Awal-awal mereka tinggal di gang ini, hubungan mereka bertetangga masih biasa-biasa aja karena belum terlalu terbuka atau kurang supel gimana gitu karena bila sang istri yang lebih banyak di rumah sedang berbelanja hanya sekedar sapa saja dengan jiran tetangga. Terutama dengan kami yang tepat di sebelah kiri rumahnya. Istriku juga tidak terlalu perduli dengan keberadaan keluarga itu karena ia sibuk dengan pekerjaannya yang sudah memakan waktu; mengurus rumah.
O-iya, perut Aida semakin lama semakin besar. Memasuki bulan ketiga ini sesekali ia kelihatan keluar rumah. Keadaannya masih kurang fit pasca hamil ini. Bawaannya masih sering lemas dan maunya tidur mulu. Ia hanya berbincang di depan rumahnya dengan tetangga yang menanyakan kabarnya. Aku yang lewat menggendong Salwa pun hanya ngobrol sekenanya. Ia tak sanggup menggendong Salwa katanya. Maklum deh… Ada adik Salwa di dalam perutnya. Ia hanya bisa tersenyum lebar kalau kukatakan itu.
Mengingat hubungan 4 malam-ku dengan Aida, aku jadi kangen dengannya. Tapi apa daya karena keadaan Aida bahkan tak ada gairah untuk itu. Mungkin-mungkin juga lakiknya-pun tak dapat jatah beberapa bulan ini. Sementara aku sudah cukup dengan istriku saja. Apa aku nyari sasaran baru aja? Di gang ini ada perempuan-perempuan lainnya yang belum kunjung dikaruniai anak walau sudah berumah tangga cukup lama. Lucu juga kalau Rio dan Salwa punya banyak saudara yang tak mereka ketahui. Hi-hi-hi. Gilak!
“Mei-Mei… Mau kemana, Mei-Mei?” tanya seorang perempuan yang punya warung di gang ini. Katanya anakku mirip anak Cina sangking putihnya dan matanya agak sipit makanya dia manggil Salwa dengan sebutan Mei-Mei.

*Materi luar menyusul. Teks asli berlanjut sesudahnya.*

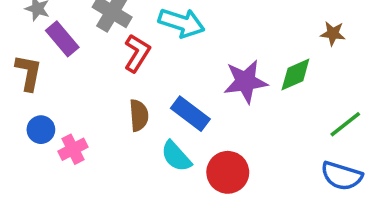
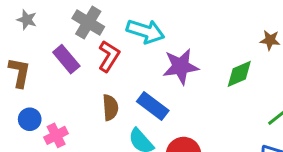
purple rectangle: (62, 39) -> (66, 59), moved
purple star: (246, 82) -> (181, 67), moved

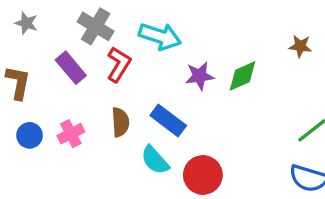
purple star: (181, 67) -> (200, 76), size x0.7
green diamond: (239, 74) -> (243, 76), moved
pink cross: (56, 135) -> (71, 134), moved

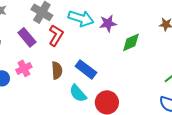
purple star: (200, 76) -> (108, 23), moved
pink cross: (71, 134) -> (24, 68), moved

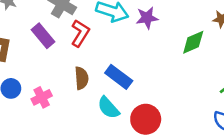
green diamond: (131, 42) -> (193, 42), moved
pink cross: (24, 68) -> (42, 97), moved

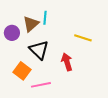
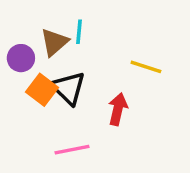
red arrow: (67, 62) -> (118, 109), turned 30
orange square: (22, 71) -> (42, 90), moved

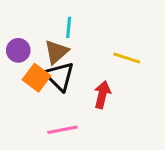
brown triangle: (54, 42) -> (56, 52), moved

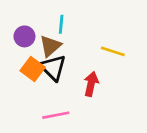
purple circle: (18, 50) -> (24, 36), moved

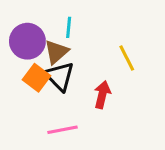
purple circle: (24, 36) -> (27, 41), size x1.5
yellow line: (113, 51) -> (127, 58), turned 45

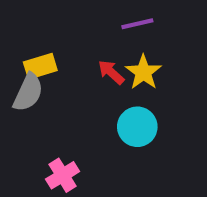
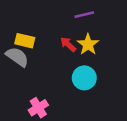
yellow rectangle: (40, 66) -> (25, 41), turned 30
gray semicircle: (28, 92) -> (17, 57), turned -80

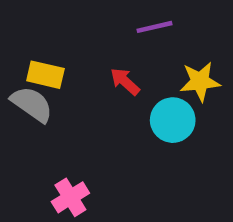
yellow star: (88, 44) -> (200, 81), moved, turned 30
cyan circle: (84, 78) -> (173, 120), moved

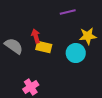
yellow rectangle: (45, 75) -> (44, 47), moved
red arrow: (125, 81) -> (36, 36), moved, turned 32

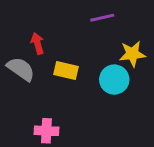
red arrow: (36, 36) -> (37, 43), moved
pink cross: (31, 87) -> (46, 131), turned 35

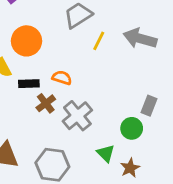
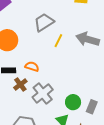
gray rectangle: (149, 106) -> (92, 107), moved
green circle: (132, 128) -> (73, 102), moved

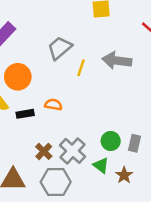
brown cross: (20, 84) -> (44, 151), moved
gray cross: (43, 93) -> (72, 151), moved

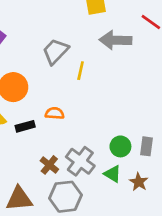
gray arrow: (117, 61) -> (115, 40), moved

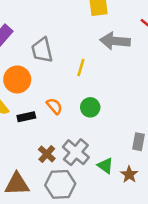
gray trapezoid: (55, 51) -> (42, 50), moved, turned -60
orange semicircle: (55, 113) -> (54, 106), turned 42
green circle: (120, 146) -> (90, 107), moved

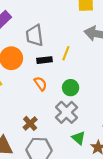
black rectangle: (26, 117) -> (44, 60), moved
gray cross: (76, 152) -> (66, 112), moved

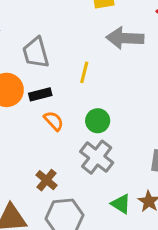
black rectangle: (44, 60) -> (40, 94), moved
green triangle: (79, 138) -> (121, 204), moved

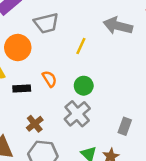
gray trapezoid: (36, 53) -> (46, 23), turned -100
black rectangle: (40, 94) -> (22, 89), moved

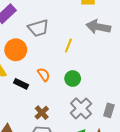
black rectangle: (22, 89) -> (21, 84), turned 32
gray cross: (77, 114) -> (81, 108), moved
brown cross: (35, 124) -> (42, 113), moved

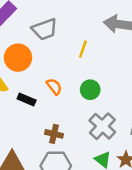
brown cross: (42, 113) -> (54, 134), turned -32

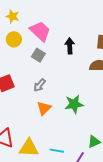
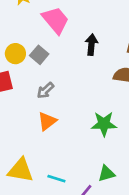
yellow circle: (14, 39) -> (15, 54), moved
gray square: (38, 55) -> (39, 55), moved
green star: (74, 104) -> (104, 124), moved

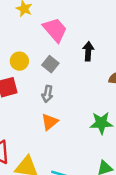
gray square: (39, 55) -> (50, 64), moved
gray arrow: (45, 90) -> (47, 94), turned -35

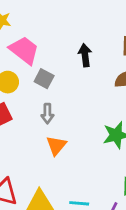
pink trapezoid: (55, 30) -> (24, 50), moved

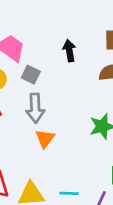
gray arrow: (47, 114) -> (35, 108), size x1.5

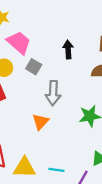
gray arrow: (35, 108) -> (53, 93), moved

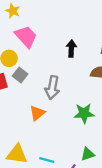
gray square: (34, 67) -> (20, 75), moved

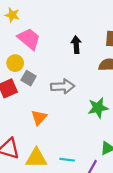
gray arrow: (52, 88) -> (63, 86), turned -95
orange triangle: (37, 113) -> (39, 117), moved

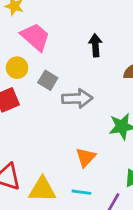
gray square: (29, 78) -> (48, 80), moved
orange triangle: (39, 117) -> (86, 157), moved

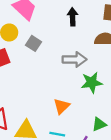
gray arrow: (77, 98) -> (74, 59), moved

“Jalan-jalan bu Ipa…” jawabku mewakili anakku. Namanya Iva. Dia masuk dalam golongan MILF di gang ini. Entah ini strategi dagang atau memang ia senangnya begitu, Iva ini sukanya berpakaian ketat-ketat atau pendek sehingga tubuhnya yang masih langsing ini terekspos setiap saat dan waktu. Terkadang ia hanya memakai celana pendek dan kaus ketat kala menjaga warungnya. Lain waktu ia memakai long dress ketat yang mempertontonkan lekuk tubuh aduhai. Kurang hot? Pakai kaos tanpa lengan dan celana legging ketat. Tubuh langsingnya ini tentu saja jadi makanan setiap mata laki-laki karena ia belum pernah turun mesin walau anaknya satu. Ya, itu bukan anak kandungnya. Anak angkat karena ia tak kunjung beranak walau sudah 7 tahun menikah. Anaknya masih berumur 3 tahun dan sering bermain di warungnya itu. Jadi tetek mancung, lengan mulus, dan kaki jenjangnya adalah pemandangan ekstra di warung ini. Banyak yang beli jadinya, ya beli rokok-kaum adam tentunya. Atau beli benda remeh sekadarnya untuk cuci mata. Para lelaki jadi rajin berbelanja di sana. Apalagi ia orangnya memang ramah.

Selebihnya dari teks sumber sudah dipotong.